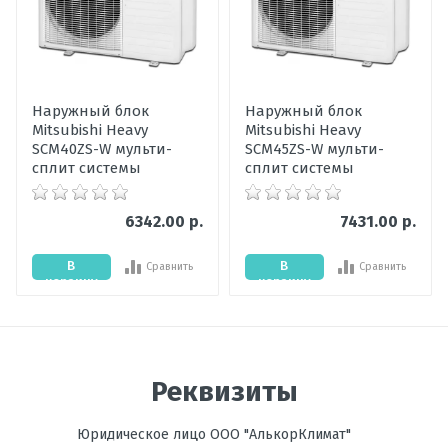
Мощность
5,65
Пожалуйста, оцените по 5 бальной шкале
охлаждения,
кВт
Ваше имя
Мощность
5,3
Наружный блок
Наружный блок
обогрева, кВт
Mitsubishi Heavy
Mitsubishi Heavy
Ваше сообщение
SCM40ZS-W мульти-
SCM45ZS-W мульти-
Обогрев
есть
сплит системы
сплит системы
Температура
до -22С
на обогрев, °C
6342.00 р.
7431.00 р.
Энергоэффективность,
А+
В
В
Сравнить
Сравнить
Тепло
корзину
корзину
Энергоэффективность,
А++
Холод
Отправить отзыв
Размеры
300х745х550
Реквизиты
внешнего
блока, мм В х Ш
х Г
Юридическое лицо ООО "АлькорКлимат"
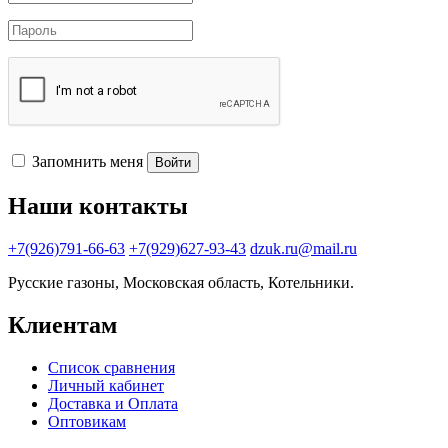
Запомнить меня
Войти
Наши контакты
+7(926)791-66-63
+7(929)627-93-43
dzuk.ru@mail.ru
Русские газоны, Московская область, Котельники.
Клиентам
Список сравнения
Личный кабинет
Доставка и Оплата
Оптовикам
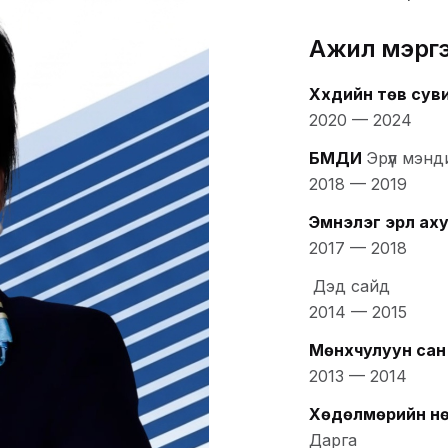
Ажил мэрг
Хүүхдийн төв сув
2020
—
2024
БМДИ
Эрүүл мэн
2018
—
2019
Эмнэлэг эрүүл ах
2017
—
2018
Дэд сайд
2014
—
2015
Мөнхчулуун сан
2013
—
2014
Хөдөлмөрийн нө
Дарга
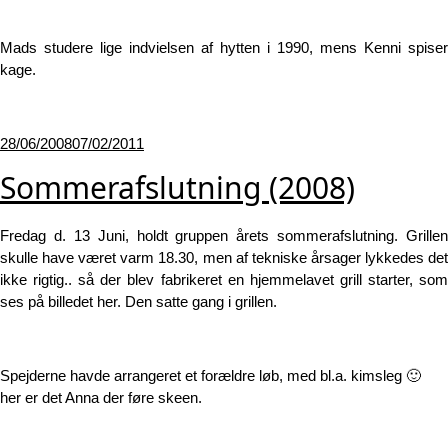
Mads studere lige indvielsen af hytten i 1990, mens Kenni spiser
kage.
Udgivet
28/06/2008
07/02/2011
den
Sommerafslutning (2008)
Fredag d. 13 Juni, holdt gruppen årets sommerafslutning. Grillen
skulle have været varm 18.30, men af tekniske årsager lykkedes det
ikke rigtig.. så der blev fabrikeret en hjemmelavet grill starter, som
ses på billedet her. Den satte gang i grillen.
Spejderne havde arrangeret et forældre løb, med bl.a. kimsleg 🙂
her er det Anna der føre skeen.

◇ ◇ ◇ ◇ ◇ ◇ ◇

**ACTIVITY**
Retype the data above exactly. Do not carry over any images.

**TASK RESPONSE**
Мощность
5,65
Пожалуйста, оцените по 5 бальной шкале
охлаждения,
кВт
Ваше имя
Мощность
5,3
Наружный блок
Наружный блок
обогрева, кВт
Mitsubishi Heavy
Mitsubishi Heavy
Ваше сообщение
SCM40ZS-W мульти-
SCM45ZS-W мульти-
Обогрев
есть
сплит системы
сплит системы
Температура
до -22С
на обогрев, °C
6342.00 р.
7431.00 р.
Энергоэффективность,
А+
В
В
Сравнить
Сравнить
Тепло
корзину
корзину
Энергоэффективность,
А++
Холод
Отправить отзыв
Размеры
300х745х550
Реквизиты
внешнего
блока, мм В х Ш
х Г
Юридическое лицо ООО "АлькорКлимат"
Запомнить меня
Войти
Наши контакты
+7(926)791-66-63
+7(929)627-93-43
dzuk.ru@mail.ru
Русские газоны, Московская область, Котельники.
Клиентам
Список сравнения
Личный кабинет
Доставка и Оплата
Оптовикам
Ажил мэрг
Хүүхдийн төв сув
2020
—
2024
БМДИ
Эрүүл мэн
2018
—
2019
Эмнэлэг эрүүл ах
2017
—
2018
Дэд сайд
2014
—
2015
Мөнхчулуун сан
2013
—
2014
Хөдөлмөрийн нө
Дарга
Mads studere lige indvielsen af hytten i 1990, mens Kenni spiser
kage.
Udgivet
28/06/2008
07/02/2011
den
Sommerafslutning (2008)
Fredag d. 13 Juni, holdt gruppen årets sommerafslutning. Grillen
skulle have været varm 18.30, men af tekniske årsager lykkedes det
ikke rigtig.. så der blev fabrikeret en hjemmelavet grill starter, som
ses på billedet her. Den satte gang i grillen.
Spejderne havde arrangeret et forældre løb, med bl.a. kimsleg 🙂
her er det Anna der føre skeen.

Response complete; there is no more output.